Sorok Island-- One of the Few Colonies Left

A newly assigned Korean priest, commenting on his experiences on Sorok Island with patients having Hansen's disease(non-infectious), was surprised by many things he saw on the island. Every day, about an hour before Mass starts, they come for prayers and the recitation of the rosary. Their bodies and faces are disfigured but their voices are better than one usually hears in the average congregation. And the man at the organ has not only Hansen's disease, he is blind. But he has the whole of the hymn book memorized and plays from memory.

The priest remembered when he was in the States taking care of a Korean Parish; he attended a Mass that really moved him. A woman sitting with a seeing-eye dog beside her got up, at the time of the reading of the Epistle, to go to the lectern. Being the lector, she was accompanied by one of the ushers. She read from the Scriptures using a braille book and returned to her seat with her dog leading the way. It was another moving experience for the priest who admitted to many others, preparing him for his life on Sorok Island.

He recounted one of those experiences in some detail. From his rectory he could see the tides coming in and out so decided to take up fishing. He bought some cheap bait and on his way to the water's edge met one of the Catholics, Anthony, who if seen walking the streets would have been taken for a vagabond. He invited the man to go with him for some fishing, which was very good that day. Happy with their catch and being in high spirits, they went to eat and very much enjoyed the meal. All in all, a very satisfying day for both of them.

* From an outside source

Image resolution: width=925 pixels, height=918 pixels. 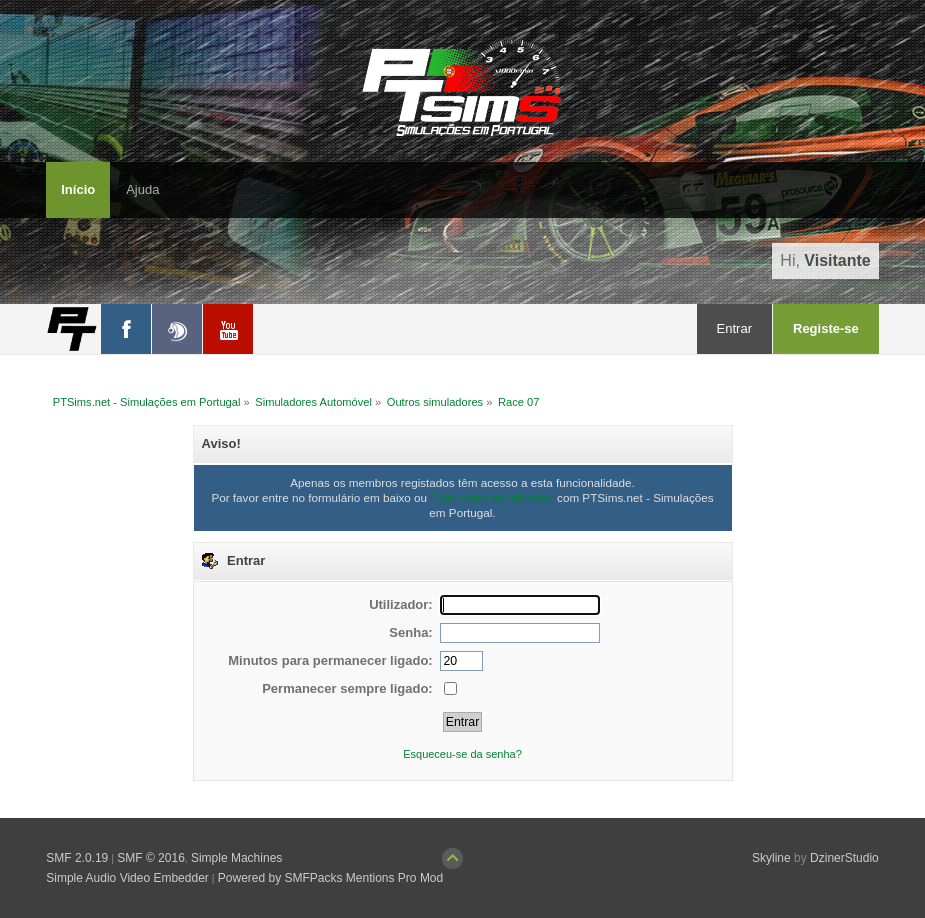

In the time-honored Korean tradition of relaxing with friends in one of the many Jimjilpangs that dot the typical Korean city, they went to one close by and relaxed in the soothing atmosphere of a hot air room, where Anthony had his hair cut and the priest massaged his back in the Korean style. Anthony said he felt like a new man. One cannot doubt that the physical pampering helped him feel this way, but I suspect that the more important reason for this change in attitude came about because someone looked past his outward appearance and treated him as a human being.

Sorok Island is one of the few leper colonies left in the world. The disease can be cured; it is an infectious disease not easily contracted and not inherited. To lessen the hurt that is felt when the word leprosy is heard by those with the disease, Hansen is used--discoverer of the bacterium-- The feeling towards those with Hansen's disease is still such that those who are cured have difficulty joining society: prejudice is still the way society looks at the disease.

1 comment:

  1. I went to work there in the summer as a volunteer. It's changed me so much in so many ways. The pope, when visiting Sorok, said on that island that pain and suffering all has a purpose.